- The paper introduces a disentangled reward framework that decouples response consistency from inter-sample preference alignment for robust visual quality assessment.
- It employs a two-stage fine-tuning process with multi-prompt exploration and single-prompt stability to improve calibration and overall performance.
- Experimental results demonstrate state-of-the-art SRCC and PLCC metrics, validating the approach’s effectiveness in both IQA and VQA benchmarks.

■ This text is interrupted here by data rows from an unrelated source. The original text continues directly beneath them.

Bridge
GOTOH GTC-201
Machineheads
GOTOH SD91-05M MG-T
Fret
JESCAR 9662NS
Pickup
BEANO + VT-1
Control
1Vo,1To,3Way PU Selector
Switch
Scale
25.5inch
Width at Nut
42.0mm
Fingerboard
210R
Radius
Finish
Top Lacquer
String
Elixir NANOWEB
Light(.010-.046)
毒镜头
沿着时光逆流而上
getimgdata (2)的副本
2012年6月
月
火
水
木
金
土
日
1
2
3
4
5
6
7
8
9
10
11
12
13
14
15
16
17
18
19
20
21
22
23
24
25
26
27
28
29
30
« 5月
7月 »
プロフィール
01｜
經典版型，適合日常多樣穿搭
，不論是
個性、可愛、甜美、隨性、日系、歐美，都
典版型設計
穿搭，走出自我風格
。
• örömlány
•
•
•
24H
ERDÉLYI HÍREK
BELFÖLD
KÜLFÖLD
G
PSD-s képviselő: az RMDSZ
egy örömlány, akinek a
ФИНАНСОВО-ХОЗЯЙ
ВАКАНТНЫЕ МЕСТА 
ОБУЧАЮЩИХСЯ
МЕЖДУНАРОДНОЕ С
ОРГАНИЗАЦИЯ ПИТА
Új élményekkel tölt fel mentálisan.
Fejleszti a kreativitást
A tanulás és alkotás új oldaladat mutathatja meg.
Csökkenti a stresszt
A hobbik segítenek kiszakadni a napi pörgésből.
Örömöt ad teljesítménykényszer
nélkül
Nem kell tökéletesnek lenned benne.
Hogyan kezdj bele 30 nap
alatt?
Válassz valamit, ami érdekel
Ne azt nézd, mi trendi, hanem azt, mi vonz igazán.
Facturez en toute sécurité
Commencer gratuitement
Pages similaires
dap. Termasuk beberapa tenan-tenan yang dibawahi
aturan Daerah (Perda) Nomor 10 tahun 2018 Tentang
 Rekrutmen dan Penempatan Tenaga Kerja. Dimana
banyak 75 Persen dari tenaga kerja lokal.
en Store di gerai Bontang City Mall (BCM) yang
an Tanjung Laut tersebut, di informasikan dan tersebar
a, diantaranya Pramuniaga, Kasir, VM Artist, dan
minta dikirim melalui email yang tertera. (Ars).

Fine-Grained Reinforcement Learning for Visual Quality Assessment: PreResQ-R1
Visual Quality Assessment (QA) remains a fundamental challenge in computer vision, particularly in scenarios lacking pristine references where no-reference (NR) methods must generalize across diverse distortions and domains. Classical approaches often fall short either in robustness (handcrafted models) or in calibration/interpretability (deep learning regressors and rank-only methods). Recent advances in MLLMs have enabled chain-of-thought (CoT) reasoning for quality assessment, but supervised fine-tuning is prone to shallow reasoning and dataset-specific overfitting. Reinforcement learning (RL)-based techniques offer improved alignment with human perceptual judgment but frequently utilize monolithic reward structures, neglecting the interplay between intra-sample coherence (response consistency) and inter-sample preference alignment.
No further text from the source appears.